Hold onto your hats folks, we are entering the South Subtropical Convergence Zone!
From the deep blue waters between 10 and 35° S, one crosses over the boundary between the South Atlantic Gyre and the Antarctic Circumpolar Current into green waters. It can be a bumpy ride sailing through the roaring forties and then into the ferocious fifties. We have experienced 40 knot winds and a sea state of force 8!
The voyage turns into a roller coaster ride, on which you better make sure that your scientific equipment is properly secured, otherwise it can end up in pieces on the deck.
The Subtropical Convergence is the frontal zone that separates the sub-Antarctic waters of the West Wind Drift from the subtropical waters to the north.
In this region there is a convergence, or ‘piling’ up of water, from the current in the surface mixed layer that becomes subducted into the oceanic thermocline. These dynamic processes combine to form strong temperature gradients. South of the front these water masses become highly mixed, bringing up nutrients from deep.
As nutrient-rich water is mixed upwards into the sunlit upper ocean, spectacular phytoplankton blooms form. From 35°S we crossed waters of 15°C and by 52°S the sea-surface temperature had plummeted to 1.5°C – a stark contrast to the tropical climes of the equator when we were on deck in t-shirt and shorts.
At 52°S, we crossed a phytoplankton bloom formed of mats so dense that it clogged the zooplankton vertical haul nets and turned our filters brown. Under the microscope, it became apparent that this was a rich diatom flora that included species such as Thalassiosira, Phaeodactylum, Chaetoceros and Rhizoselenia that collected in a mat of spaghetti comprised of long brown chains.
These blooms support a wealth of fish, whales, seals, penguins and other sea birds. To date, we have seen humpback whales (breaching over breakfast) & pods of pilot whales playing in the surf, minke whales, and wandering, sooty and grey headed albatross, and giant, cape and Antarctic petrels, prions, terns and lonesome Antarctic skuas.
It is breath taking to watch graceful albatross stroke the water surface with the tips of their huge wings as they patrol the wake of the waves for un-suspecting fish. Prancing prions skate on the surface as they pick out small fish and crustaceans from the very surface layer. This region is an important carbon sink, where phytoplankton draw down carbon from the atmosphere through photosynthesis.
As these massive phytoplankton blooms die and sink, the carbon sediments out of the surface layer and becomes sequestered to deep waters where it can reside for thousands of years.

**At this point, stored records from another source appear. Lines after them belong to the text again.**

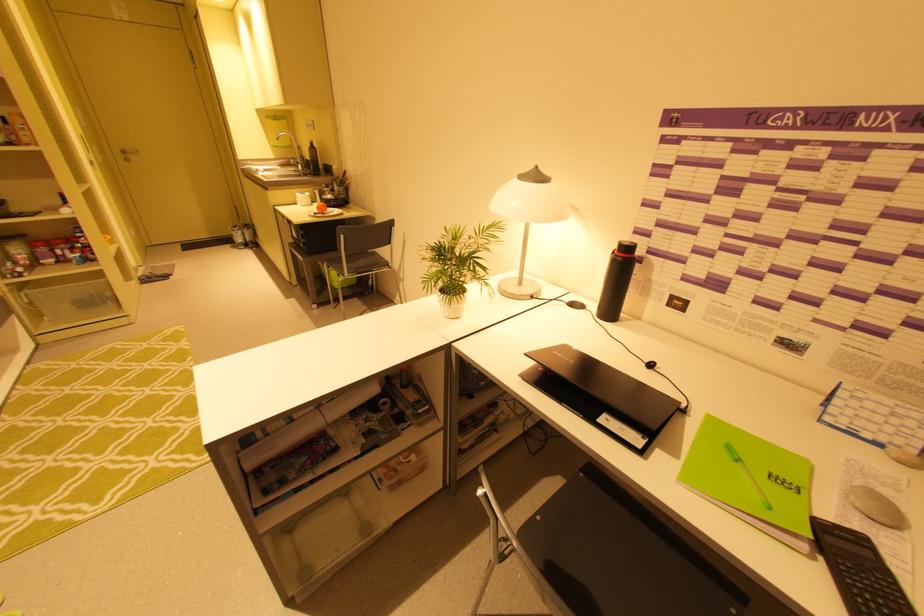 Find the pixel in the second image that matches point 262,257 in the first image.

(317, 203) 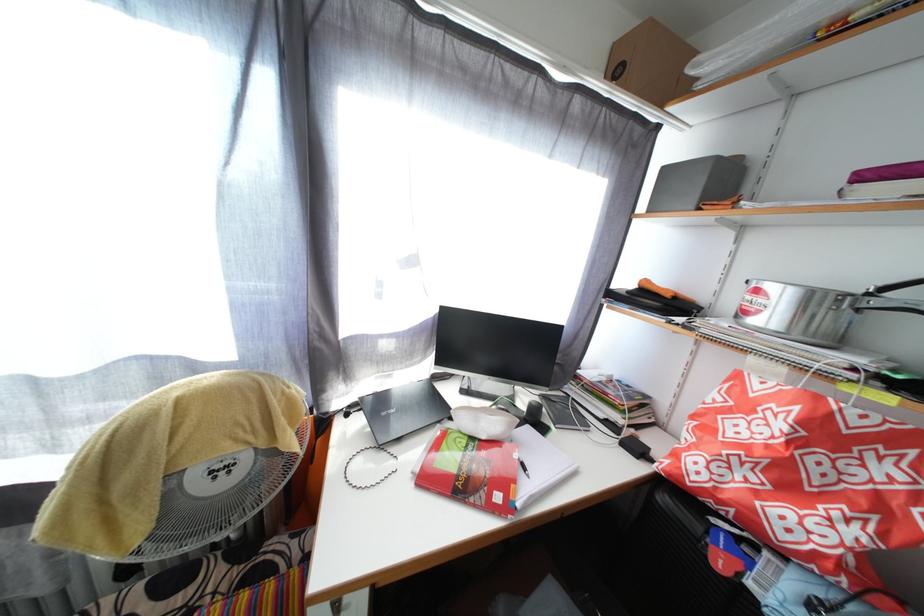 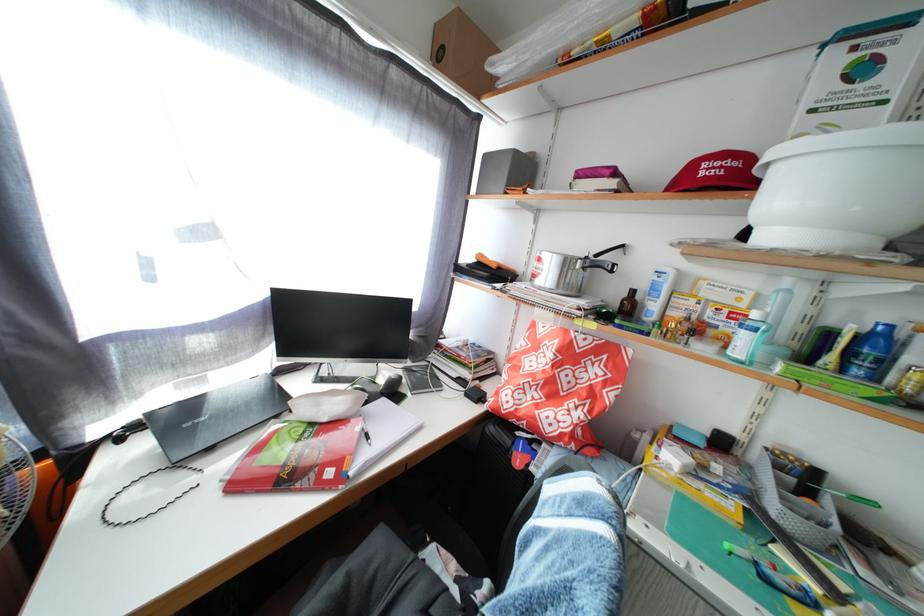 In the second image, find the point that corresponds to the point at 865,428 in the first image.

(590, 350) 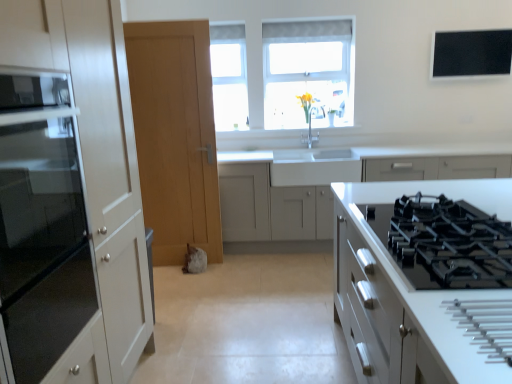 Question: Does black matte window screen at upper right turn towards white glossy stove at right, positioned as the 3th cabinetry in back-to-front order?

Choices:
 (A) no
 (B) yes

Answer: (A)

Question: Is black matte window screen at upper right further to the viewer compared to white glossy stove at right, positioned as the 3th cabinetry in back-to-front order?

Choices:
 (A) yes
 (B) no

Answer: (A)

Question: Does black matte window screen at upper right have a lesser height compared to white glossy stove at right, acting as the first cabinetry starting from the front?

Choices:
 (A) no
 (B) yes

Answer: (B)

Question: Is black matte window screen at upper right facing away from white glossy stove at right, acting as the first cabinetry starting from the front?

Choices:
 (A) no
 (B) yes

Answer: (A)

Question: Considering the relative positions of black matte window screen at upper right and white glossy stove at right, acting as the first cabinetry starting from the front, in the image provided, is black matte window screen at upper right in front of white glossy stove at right, acting as the first cabinetry starting from the front,?

Choices:
 (A) no
 (B) yes

Answer: (A)

Question: Is black matte window screen at upper right far away from white glossy stove at right, acting as the first cabinetry starting from the front?

Choices:
 (A) yes
 (B) no

Answer: (A)

Question: From the image's perspective, does white matte cabinet at center, the 3th cabinetry when ordered from front to back, appear lower than black glass gas stove at center right?

Choices:
 (A) yes
 (B) no

Answer: (B)

Question: Is white matte cabinet at center, which appears as the 1th cabinetry when viewed from the back, further to the viewer compared to black glass gas stove at center right?

Choices:
 (A) yes
 (B) no

Answer: (A)

Question: Considering the relative sizes of white matte cabinet at center, which appears as the 1th cabinetry when viewed from the back, and black glass gas stove at center right in the image provided, is white matte cabinet at center, which appears as the 1th cabinetry when viewed from the back, taller than black glass gas stove at center right?

Choices:
 (A) no
 (B) yes

Answer: (B)

Question: Considering the relative positions of white matte cabinet at center, which appears as the 1th cabinetry when viewed from the back, and black glass gas stove at center right in the image provided, is white matte cabinet at center, which appears as the 1th cabinetry when viewed from the back, to the right of black glass gas stove at center right from the viewer's perspective?

Choices:
 (A) yes
 (B) no

Answer: (A)

Question: Does white matte cabinet at center, the 3th cabinetry when ordered from front to back, appear on the left side of black glass gas stove at center right?

Choices:
 (A) no
 (B) yes

Answer: (A)

Question: Does white matte cabinet at center, which appears as the 1th cabinetry when viewed from the back, have a larger size compared to black glass gas stove at center right?

Choices:
 (A) no
 (B) yes

Answer: (B)

Question: Does clear glass window at upper center have a larger size compared to light wood door at center?

Choices:
 (A) no
 (B) yes

Answer: (A)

This natural sink is estimated to remove 3.5 million tonnes carbon from the ocean each year, which is equivalent to the removal of 12.8 million tonnes of carbon dioxide from the atmosphere. It is a significant process in re-balancing the CO2 budget.
The South Atlantic Gyre and the Southern Subtropical Convergence zone are difficult to access and sparsely sampled. Projects such as the Copernicus AMT4SentinelFRM enable the collection of vital data for providing quality assurance of products from the Sentinel missions. After verifying the accuracy of these products, the data are used to monitor this blue planet that we depend on for food and for regulating our atmosphere.
At 54°S, we arrived at South Georgia, a sub-Antarctic island 167.4 km long and 37 km wide. The first impression is of snow-capped mountains, the peaks of which merge with the clouds. Between these craggy screes, fjords and bays have been carved out be iridescent glaciers. The surrounding shelf is less than 150 m deep, which makes the phytoplankton and krill even more abundant and therefore rich fishing grounds for a multitude of seals and penguins. South Georgia is an important breeding sanctuary for elephant seals and fur seals as well as king penguins. Nestled into the bay with a backdrop of tall icy crags is the British Antarctic Survey base, which is home to around 20 people who conduct research into this rich islands fauna.
The main settlement on the Island is Grytviken, which is an old whaling station established by Norwegian sailor Carl Anton Larsen in 1904. The relics of ships, jetty, blubber vats and processing plants are now daubed in crimson red rust that is a historic reminder of the colour of the bay, which over 100 years ago, ran red with the blood of slaughtered whales.
South Georgia has an epic history – in 1914 Sir Ernest Shackleton set sail for the island on Endurance from the UK. He reached the Wedell Sea in 1915 where upon pack ice closed in on the ship and wrecked it. Shackleton and five other men managed to flee the ship and reach the southern coast of South Georgia. From there they launched a rescue operation to save the remaining 28 sailors who had fled the ship to Elephant Island. In 1922, Shackleton planned to return to Grytviken, but prior to the voyage he suffered a heart attack and died. His grave and that of his right hand man during the voyage, Frank Wild, reside in the cemetery at Grytviken.
On leaving South Georgia, the scientists and crew aboard RRS Discovery embark on the final leg of our voyage to the Falkland Islands, crossing the wild Antarctic waters of the circumpolar current.